Les trois combats du dalaï lama, selon le moi
ne Matthieu RicardLe 14e dalaï lama, 81 ans, ne se préoccupe plus de politique mais a toujours soif de s'exprimer sur la "promotion des valeurs humaines", "l'harmonie avec les religions" et le "dialogue avec les sciences", souligne le moine bouddhiste Matthieu Ricard dans un entretien avec l'AFP.
Par Philippe Dezempte
Publié le 08 septembre 2016 à 07:57, mis à jour le 08 septembre 2016 à 08:
Ce Français proche du chef spirituel des Tibétains sera son interprète lors de sa visite à Paris puis Strasbourg du 12 au 18 septembre.
Question: Quels sont les enjeux de la visite du dalaï lama en France, sa première depuis cinq ans, et le message qu'il compte y transmettre ?
Réponse: Le dalaï lama parle tout le temps de non-violence, mais pas dans le sens d'une non-violence passive, "paillasson". C'est chez lui une notion très active de protection, de respect vis-à-vis des êtres humains, des animaux et de l'environnement. Son grand thème c'est la "responsabilité universelle", la compassion et ce qu'il appelle l'éthique séculière, qui ne s'exerce pas contre mais indépendamment des religions. Il estime que c'est une grande erreur de lier à la religion la compassion et l'altruisme, au risque qu'une partie de l'humanité ne cultive pas ces valeurs. Cela fait déjà cinq ans qu'il est complètement retiré de la vie politique. Maintenant il s'occupe principalement de trois sujets: promouvoir les valeurs humaines, promouvoir l'harmonie entre les religions, poursuivre le dialogue avec la science. S'il parle du Tibet, c'est en tant que figure morale, plus comme homme politique.
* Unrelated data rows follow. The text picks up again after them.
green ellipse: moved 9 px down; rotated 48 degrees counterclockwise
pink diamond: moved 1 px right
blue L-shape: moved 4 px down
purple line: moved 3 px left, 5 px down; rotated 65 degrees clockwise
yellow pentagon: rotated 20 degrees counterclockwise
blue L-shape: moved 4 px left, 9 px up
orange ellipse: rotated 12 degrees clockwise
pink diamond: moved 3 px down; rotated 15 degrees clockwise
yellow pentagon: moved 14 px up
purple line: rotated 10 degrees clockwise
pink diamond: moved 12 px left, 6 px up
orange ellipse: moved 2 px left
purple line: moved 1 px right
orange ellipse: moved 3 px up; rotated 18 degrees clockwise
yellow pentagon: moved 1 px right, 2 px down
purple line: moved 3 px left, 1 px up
Q: Que pensez-vous du discours parfois critique tenu à son propos en France, notamment dans la gauche laïque, contre la "théocratie" tibétaine ?
R: Le dalaï lama se dit homme de gauche, "moitié bouddhiste moitié marxiste", ce qui fait tiquer beaucoup de gens... Il a été le premier à reconnaître que la période tibétaine d'avant l'invasion chinoise (1950) était loin d'être idéale. Dès qu'il est arrivé en Inde (à Dharamsala, en 1959), il a organisé un petit gouvernement en exil, avec des élections. C'est faire preuve de mauvaise foi et d'"inconnaissance" que d'affirmer qu'il voudrait rétablir une théocratie au Tibet, il a toujours été un champion de la démocratie !
Q: Qu'en est-il de sa réflexion sur sa succession ?
R: Différents scénarios sont sur la table, mais lui ne veut pas influencer le processus. Il a toujours fait valoir que la succession des dalaï lamas datait du XIVe siècle - donc elle n'existe pas depuis toujours - et qu'il revenait aux Tibétains de décider démocratiquement s'ils voulaient qu'elle se poursuive ou non. Mais il n'a jamais dit qu'il serait le dernier dalaï lama. Si on décide que ça continue, il y a trois possibilités. Soit opter pour la méthode traditionnelle en trouvant un jeune enfant qui dit être la réincarnation du précédent. Nommer un senior comme on fait pour élire un pape. Le dalaï lama peut aussi former un jeune en en faisant son successeur de son vivant, ce qui n'a pas l'air d'être le cas, à moins que ce soit secret... Tout cela est possible. Le dalaï lama a confié un jour à un journaliste: je déciderai pour de bon quand j'aurai 95 ans ! C'était une boutade. Il a aussi indiqué que, l'âge à venir étant celui de l'altruisme et de la compassion, si une femme était mieux à même de remplir ce rôle, il devrait en être ainsi.
Le dalai lama sera présent à Strasbourg à partir du 14 septembre. Le Prix Nobel de la paix en 1989 doit rencontrer des jeunes le jeudi 15 puis se rendra à l'université de Strasbourg le vendredi 16.